Uncle Alistair gingerly picked a red folio from the shelves. "Latin. Caesar's campaign in Gaul, copied on vellum. Looks like it was handwritten by a scribe around, oh, 1500."
"It must be worth a fortune," Amy said.
Dan suddenly looked more interested. "We could sell them? Like, on eBay?"
"Oh, shut up, Dan. These are priceless." She ran her fingers along the spines -- Machiavelli, Melville, Milton. "They're alphabetical by author. Find the S section!"
They did, but it was a disappointment. There were ten shelves packed with everything from Shakespeare's First Folio to Bruce Springsteen's Complete Lyrics, but nothing with Richard for the first name.
"Something about that ..." Amy muttered. The name Richard S-, coupled with the word Resolution, kept nagging at her. They went together, but she didn't know how. It drove her crazy when she couldn't remember things. She read so many books sometimes they got jumbled around in her head.

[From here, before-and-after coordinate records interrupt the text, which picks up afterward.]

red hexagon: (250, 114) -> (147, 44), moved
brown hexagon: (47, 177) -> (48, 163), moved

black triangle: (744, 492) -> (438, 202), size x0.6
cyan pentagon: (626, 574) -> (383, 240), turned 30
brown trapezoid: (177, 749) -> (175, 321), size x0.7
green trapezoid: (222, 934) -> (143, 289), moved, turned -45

Then she glanced down the aisle. At the end of the shelf, curled up on a box on a small table, was an old friend.
"Saladin!" she cried.
The cat opened his green eyes and said,
"Mrrp?" without much surprise, like he was asking, Oh, it's you? Did you bring me my red snapper?
Amy and Dan ran to him. Saladin had the most beautiful fur Amy had ever seen -- silver with spots, like a miniature snow leopard. Well ... not so miniature, actually, since he was pretty enormous, with huge paws and a long striped tail.

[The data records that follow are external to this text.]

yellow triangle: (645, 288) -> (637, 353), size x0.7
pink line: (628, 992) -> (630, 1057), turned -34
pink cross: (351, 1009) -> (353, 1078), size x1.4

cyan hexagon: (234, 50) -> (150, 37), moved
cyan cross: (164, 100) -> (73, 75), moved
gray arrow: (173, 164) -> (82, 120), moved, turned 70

"Saladin, what are you doing down here?" Amy stroked his back. The cat closed his eyes and purred. Amy knew he was just a cat, but she was so happy to see him she could've cried. It was like part of Grace was still alive.
"Hey, Saladin," Dan said. "What's that you're sitting on, dude?"

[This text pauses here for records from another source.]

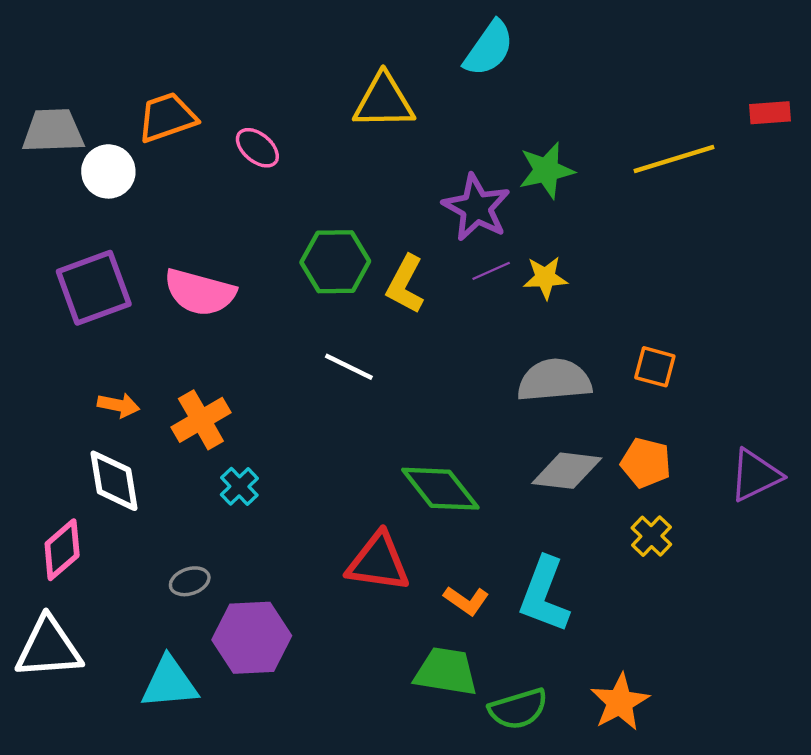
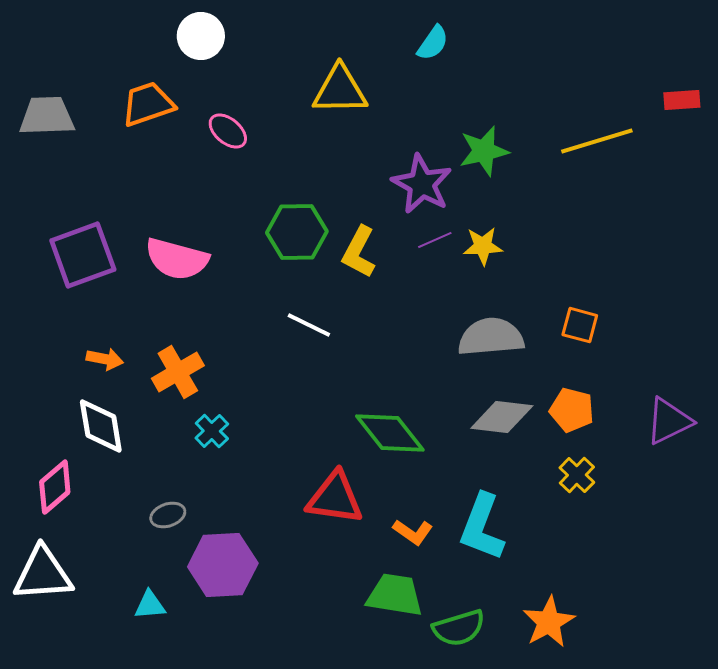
cyan semicircle: (489, 48) -> (433, 43), size x0.7
white circle: (108, 171) -> (201, 36), moved
cyan triangle: (169, 683) -> (150, 605), size x0.6

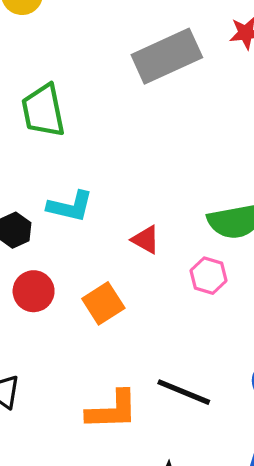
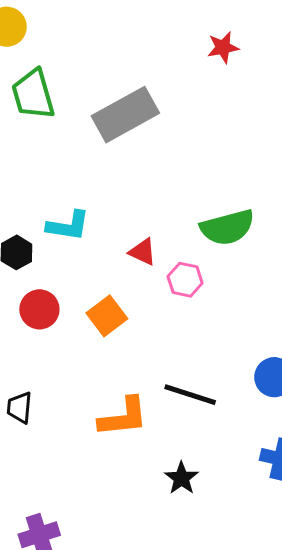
gray rectangle: (167, 56) -> (125, 115), moved
green trapezoid: (43, 111) -> (33, 94), moved
pink hexagon: (208, 276) -> (185, 280), moved

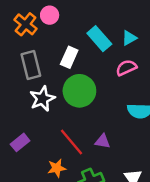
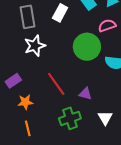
green circle: (79, 91) -> (87, 47), moved
purple triangle: (102, 141) -> (85, 94), moved
orange star: (57, 168) -> (25, 102), moved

"Mrrp," Saladin complained as Dan lifted him up. Underneath was a polished mahogany box with the gold initials GC engraved on the lid.
Amy's heart skipped a beat. "It's Grace's jewelry box!"
Amy opened it up, and there was Grace's personal jewelry, which Amy had loved since she was little. Grace used to let her play with these -- a pearl bracelet, a diamond ring, a pair of emerald earrings. Amy hadn't realized until much later that the stuff was real -- worth thousands of dollars.
She blinked the tears out of her eyes. Now that she'd found Saladin and the jewelry box, she felt like she really was standing in Grace's most secret place. She missed her grandmother so much it hurt. Then she pulled a very familiar piece of jewelry out of the box....
"Dear me," Alistair said. "That's her favorite necklace, isn't it?"
He was right. Amy had never seen her grandmother without this necklace -- twelve intricately carved squares of jade with a green dragon medallion in the center. Grace had called it her good-luck charm.
Amy touched the dragon in the center. She wondered why Grace hadn't been buried with this necklace. It didn't seem right.
"Hey!" Dan called. "Look at this!"
Amy found him around the corner, holding Saladin and staring at a giant wall map covered in pushpins. The pins were in five different colors: red, blue, yellow, green, and white. Every major city in the world seemed to have at least one. Some areas were stuck with only red pins, some with green or blue, some with several colors.
"She's been doing voodoo on the world!" Dan said.
"No, dummy," Amy said. "Those must be markers. They tell where something is."
"Like what?"
Amy shook her head. She found the map creepy. "Maybe something about the Cahills?" She glanced at Alistair.
He frowned. "I don't know, my dear. Most curious." But he wouldn't meet her eyes, and Amy got the feeling he was hiding something.